4 Results and Discussion

4.1 Five-Fold Cross-Validation on SCMFDD-S Dataset

We performed five-fold cross-validation on the SCMFDD-S data set to evaluate the performance of Node2Bio in predicting drug-disease association [38]. The process of cross-validation is to divide the data set into five equal parts, select a different set as the test set each time, and the remaining four sets as the training set, and repeat the experiment five times [39]. Node2Bio yielded an average accuracy of 77.42%, sensitivity of 75.25%, specificity of 79.59%, precision of 78.67%, Matthews correlation coefficient of 54.90% and AUC of 85.69% with standard deviations of 0.24%, 1.01%, 0.74%, 0.41%, 0.46% and 0.12% [40]. To evaluate the performance of Node2Bio, we compare it to some related methods of NTSIM-C. The comparison method uses the same data set for five-fold cross-validation. The experimental results represented by AUC are shown in Table 1. The results from experiments demonstrate that the performance of Node2Bio is significantly better than the related methods of NTSIM-C. Unlike the comparison method, Node2Bio combines nine molecular associations and integrates related information from a cellular perspective to achieve significant predictive effects.

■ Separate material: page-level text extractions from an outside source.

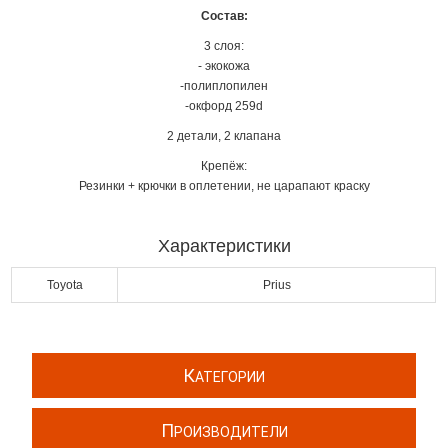
Состав:
3 слоя:
- экокожа
-полиплопилен
-окфорд 259d
2 детали, 2 клапана
Крепёж:
Резинки + крючки в оплетении, не царапают краску
Характеристики
Toyota
Prius
К
АТЕГОРИИ
П
РОИЗВОДИТЕЛИ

Table 1. AUC comparison of Node2Bio-based method with different methods

5 Conclusion

In this study, we proposed a computational method for predicting drug-disease associations using a highly efficient biomolecular network representation model. The proposed method leverages multiple types of relational data that are biologically associated and constructs a heterogeneous network on which a graph embedding technique, node2vec, is applied for feature extraction. Using the embedding feature as inputs, we adopted the XGboost algorithm to do classification for drug-disease association. The experimental results are the proposed method to be effective, robust and superior to existing methodologies. It is anticipated that the model we trained can be applied to predict drug effects on different kinds of diseases on a large scale.